1. `Read the file README.md`（观察始终加载的三个 section）
2. `Create a file called .memory/MEMORY.md with content "- [test](test.md) — test memory"`（写入记忆索引）
3. `Read the file code.py`（观察 memory section 是否出现）

---

## 接下来

System prompt 可以运行时组装了，但 Agent 碰到错误还是会崩。网络抖动、API 限流、输出被截断、上下文超限，这些不是 bug，是常态。

s11 Error Recovery → 四条恢复路径。升级 token、压缩上下文、指数退避、切换模型。

<details>
<summary>深入 CC 源码</summary>

> 以下基于 CC 源码 `constants/prompts.ts`（914 行）、`constants/systemPromptSections.ts`（68 行）、`context.ts`（189 行）、`utils/api.ts`（718 行）、`utils/systemPrompt.ts`（123 行）、`bootstrap/state.ts` 的分析。

### CC 的 system prompt 有多少 section？

数量不固定，受 feature flag、output style、KAIROS/Proactive 模式、用户类型、token 预算等影响。大致分两类：

**静态 section**（始终加载）：identity、system、doing_tasks、actions、using_tools、tone_style、output_efficiency 等。

**动态 section**（按状态加载）：session_guidance、memory、ant_model_override、env_info_simple、language、output_style、mcp_instructions、scratchpad、frc、summarize_tool_results、numeric_length_anchors、token_budget、brief 等。

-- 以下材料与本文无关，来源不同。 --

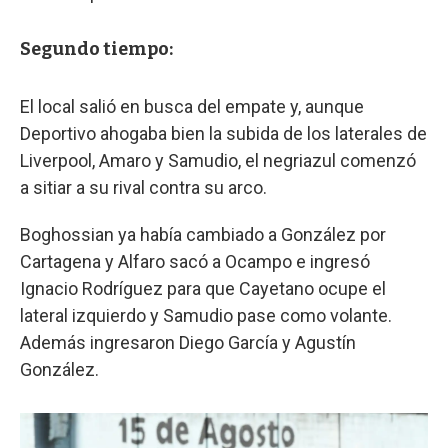
Segundo tiempo:
El local salió en busca del empate y, aunque
Deportivo ahogaba bien la subida de los laterales de
Liverpool, Amaro y Samudio, el negriazul comenzó
a sitiar a su rival contra su arco.
Boghossian ya había cambiado a González por
Cartagena y Alfaro sacó a Ocampo e ingresó
Ignacio Rodríguez para que Cayetano ocupe el
lateral izquierdo y Samudio pase como volante.
Además ingresaron Diego García y Agustín
González.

`mcp_instructions` 是唯一的易失性 section（通过 `DANGEROUS_uncachedSystemPromptSection()` 创建），因为 MCP server 可以在轮次间连接和断开。

### 组装函数

```typescript
getSystemPrompt(tools, model, additionalWorkingDirs?, mcpClients?): Promise<string[]>
```

返回 `string[]`（每个元素是一个 section），由 `SYSTEM_PROMPT_DYNAMIC_BOUNDARY` 分隔静态和动态部分。

### cache scope

启用 global cache boundary 时，静态 section 合并成一个 global cache block，动态 section 不使用 global cache（`cacheScope: null`）。没有 boundary 或跳过 global cache 的路径才会走 org scope。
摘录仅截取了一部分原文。